REGISTRO DOI: 10.5281/zenodo.6635015
Autores:
Thayna Melo1
Rafael Leite Carvalho2
RESUMO
Ao longo dos anos, a medicina desenvolveu formas de integrar tecnologias avançadas para estudar o DNA humano, com o propósito de buscar diagnósticos precoces e precisos de muitas doenças, entender seu desenvolvimento, origem e os mecanismos que as provocam, conduzindo a novas perspectivas de tratamento. Dessa maneira, este trabalho tem como objetivo exemplificar o processo de aconselhamento genético em casos de câncer hereditário adquirido pela mutação dos genes BRCA1 e BRCA2, utilizando a metodologia de revisão bibliográfica. Objetiva esclarecer sobre como ocorre à mutação BRCA, quais os riscos e doenças podem causar quais as etapas do processo de aconselhamento genético, os profissionais envolvidos neste processo, quais os principais métodos de diagnóstico e os impactos psicossociais. Utilizando como ferramenta principal a análise de artigos e pesquisas já existentes, as informações obtidas promoveram uma reflexão sobre o papel do aconselhador genético na transcrição das informações de forma clara e objetiva, a relevância do serviço de aconselhamento genético e a importância clínica dos testes genéticos para o diagnóstico de mutações germinativas.
Palavras-chave: Aconselhamento Genético, Mutação, Hereditário, BRCA1, BRCA2.
ABSTRACT
Over the years, medicine has developed ways to integrate advanced technologies to study human DNA, with the purpose of seeking early and accurate diagnoses of many diseases, understanding their development, origin and the mechanisms that provoke them, leading to new treatment prospects. Thus, this work aims to exemplify the process of genetic counseling in cases of hereditary cancer acquired by the BRCA1 and BRCA2 gene mutation, using the bibliographic review methodology. It aims to clarify how the BRCA mutation occurs, what risks and diseases can cause, what stages of the genetic counseling process occur, the professionals involved in this process, what are the main diagnostic methods and psychosocial impacts. Using as main tool the analysis of existing articles and research, the information obtained promoted a reflection on the role of the genetic counseler in the transcription of information in a clear and objective way, the relevance of the genetic counseling service and the clinical importance of genetic tests for the diagnosis of germ mutations.
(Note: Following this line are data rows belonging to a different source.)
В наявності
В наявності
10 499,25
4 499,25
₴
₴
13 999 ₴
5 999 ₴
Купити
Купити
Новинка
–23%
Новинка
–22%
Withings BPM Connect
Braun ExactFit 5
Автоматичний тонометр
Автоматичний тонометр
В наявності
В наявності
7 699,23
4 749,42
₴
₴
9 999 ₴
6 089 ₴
Keywords: Genetic Counseling, Mutation, hereditary, BRCA1, BRCA2.
1. INTRODUÇÃO
Os genes BRCA1 e BRCA2, localizados nos cromossomos 17 e 13 (figura 1), respectivamente, são classificados como genes supressores tumorais, responsáveis por produzir proteínas que auxiliam na estabilidade do material genético, reparando o DNA danificado e regulando o controle do ciclo celular por meio de recombinação homóloga (TUTT & ASHWORT, 2002; QUARESIMA et al., 2006).
FIGURA 1: LOCALIZAÇÃO DOS GENES BRCA
Quando esses genes sofrem uma alteração ou mutação, perdem seu produto proteico, dessa forma o dano ao DNA não pode ser reparado adequadamente. Como consequência, o organismo fica exposto e tem maior probabilidade de desenvolver alterações genéticas que podem induzir ao desenvolvimento do câncer de mama, ovário e próstata.
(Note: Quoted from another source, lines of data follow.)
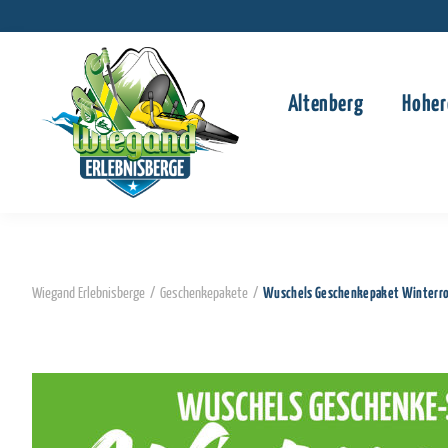
Altenberg
Hoher
Wiegand Erlebnisberge
/
Geschenkepakete
/
Wuschels Geschenkepaket Winterrod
O gene BRCA1 foi identificado em 1994 por clonagem posicional, estabelecido como um gene de suscetibilidade ao câncer de mama. BRCA1 é composto por 22 éxons codificadores e codifica uma proteína de 1863 aminoácidos possui mais de 200 mutações germinativas associadas à suscetibilidade ao câncer. Devido a apenas 45% do câncer de mama familiar apresentar evidências de ligação ao BRCA1, a busca por um o segundo gene de suscetibilidade ao câncer de mama continuou, e em 1995 o gene BRCA2 foi encontrado, composto de 27 éxons codificantes, dos quais 26 codificam uma proteína com 3.418 aminoácidos (YOSHIDA; MIKI, 2004).
Sabe-se que uma falha no reparo de DNA pode levar a morte celular e translocações cromossômicas; O gene RAD51 interage com diversas proteínas envolvidas no reparo do DNA e no ciclo celular. A interação de BRCA1 e BRCA2 com a proteína RAD51 tem a função de reparar as quebras na dupla fita de DNA.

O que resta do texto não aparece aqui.